Cuba's Ivory-bills, the researchers say, probably moved to the island from the Yucatan Peninsula when sea levels were much lower than they are today, making a water crossing by forest-dwelling woodpeckers conceivable.

The research has spurred American Ornithologists' Union scientists to take up the question of whether or not to split the Cuban and North American Ivory-bills into separate species. Stay tuned.
Evening Grosbeak
15,000 Birds Tested, No Bird Flu Found
After months of government-sponsored monitoring this year in the United States and Canada, involving the testing of more than 15,000 birds, not one wild migratory bird has been found carrying the worrisome highly pathogenic avian influenza H5N1 virus.

The low-pathogenic form of the virus was found in two Mute Swans in Michigan and in Mallards in Maryland and Pennsylvania. Low-pathogenic H5N1 is not a health hazard to people and causes at most mild sickness in birds. (See http://wildlifedisease.nbii.gov/ai/ for the latest on bird flu surveillance.)

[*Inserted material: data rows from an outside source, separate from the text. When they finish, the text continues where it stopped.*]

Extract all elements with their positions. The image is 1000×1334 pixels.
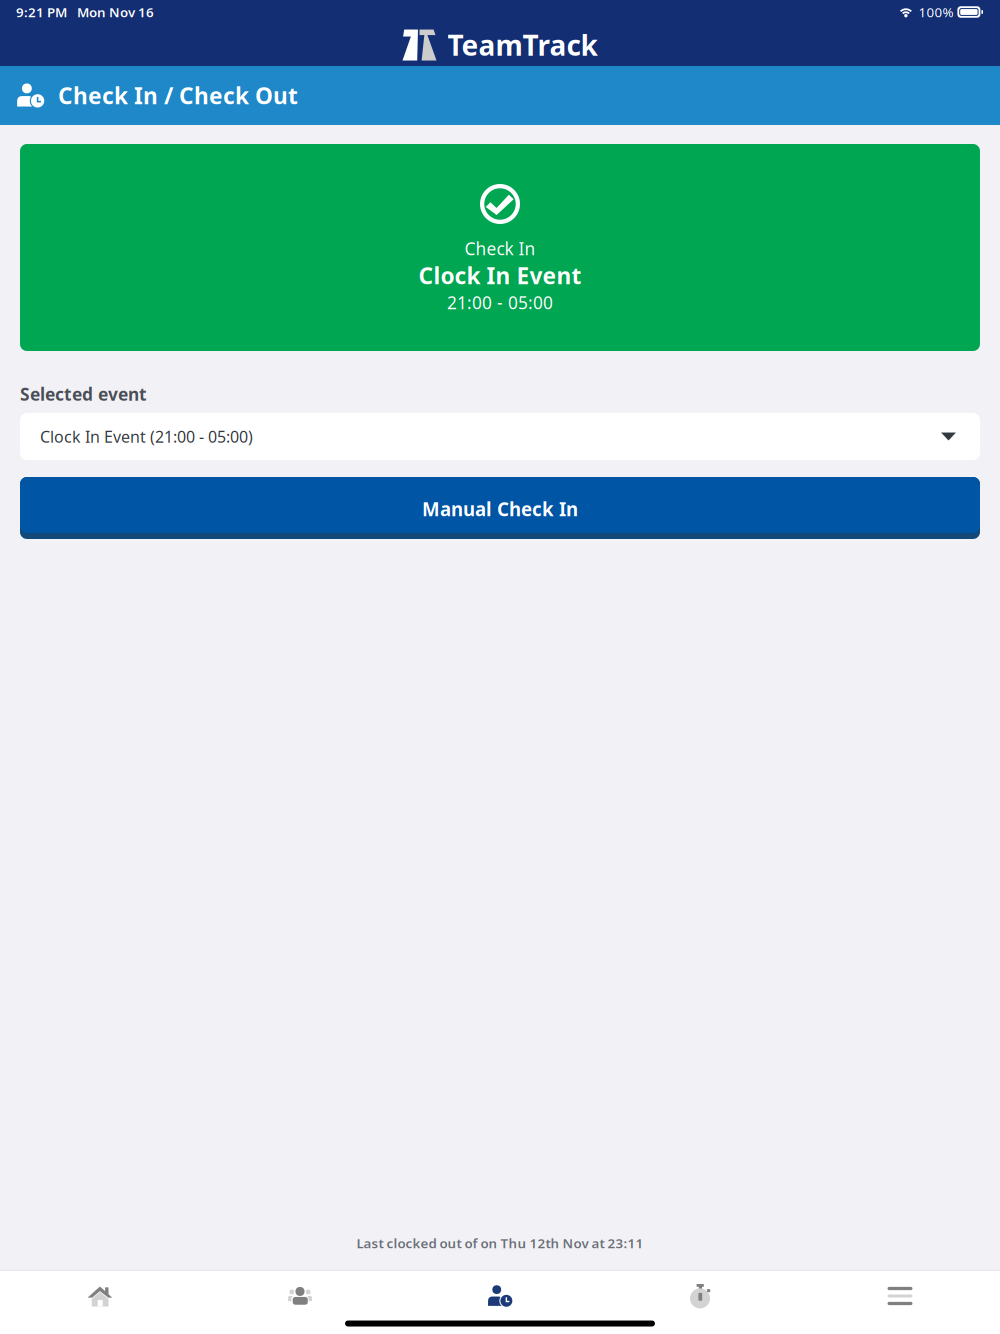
staticText: Manual Check In: [422, 497, 578, 521]
staticText: Clock In Event: [418, 260, 582, 290]
staticText: 21:00 - 05:00: [447, 291, 553, 314]
button[interactable]: Team: [200, 1271, 400, 1321]
staticText: Selected event: [20, 382, 147, 406]
staticText: Check In: [464, 237, 536, 260]
staticText: TeamTrack: [448, 26, 598, 64]
staticText: 9:21 PM: [16, 3, 67, 21]
staticText: Last clocked out of on Thu 12th Nov at 2…: [356, 1234, 644, 1252]
button[interactable]: Timesheets: [600, 1271, 800, 1321]
button[interactable]: Home: [0, 1271, 200, 1321]
button[interactable]: More: [800, 1271, 1000, 1321]
staticText: 100%: [918, 3, 953, 21]
button[interactable]: Check In Check Out: [400, 1271, 600, 1321]
staticText: Check In / Check Out: [58, 80, 298, 110]
staticText: Clock In Event (21:00 - 05:00): [40, 426, 253, 447]
button[interactable]: Manual Check In: [20, 477, 980, 539]
button[interactable]: Clock In Event (21:00 - 05:00): [20, 413, 980, 460]
staticText: Mon Nov 16: [77, 3, 154, 21]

The lack of highly pathogenic H5N1 in wild birds shores up the views of Smithsonian Institution ornithologist John Rappole and others who dispute the conventional belief that migratory birds are spreading the virus. Rappole suggests in the October issue of Emerging Infectious Diseases that migratory birds are unlikely to introduce the deadly virus to North America. He says the role migratory birds play in spreading the virus in the Eastern Hemisphere is unclear, and he points to the historical lack of exchange of avian influenza viruses between the Eastern and Western Hemispheres.

Instead, the more likely source of highly pathogenic H5N1 into North America, says Rappole, will be the legal or illegal import of an infected bird. "Control of legal and illegal imports should be the primary focus of prevention efforts," he writes.
Freedom Tower Windows Planned with Birds in Mind
The 1,776-foot Freedom Tower that is being built on the site of the World Trade Center in New York City will feature window glass intended to minimize collisions by birds. The textured glass, which is still being developed, will use prisms to "look as solid as stone to a bird," says Jeffrey Holmes of the architecture firm Skidmore, Owings, and Merrill. The New York City Audubon Society pushed for bird safety to be an element of the building's design. - Meera Subramanian
Northern Jacana
Photo by © Mark Bartosik
Rare Visitor from Afar
It was a summer of spectacular rare birds. A Western Reef-Heron, a species from the Eastern Hemisphere, drew birders to a Nova Scotia lake June 26-August 2. Presumably the same bird was found two weeks later in Maine and New Hampshire. The sighting was only the third ever in North America. Birds from Central and South America also got our attention. A Southern Lapwing was found at Florida's St. Marks National Wildlife Refuge in May, and a lapwing was photographed in Maryland in June. A Yellow Grosbeak and at least seven Aztec Thrushes were in Arizona. And two Northern Jacanas visited the Lower Rio Grande Valley, including the one pictured above.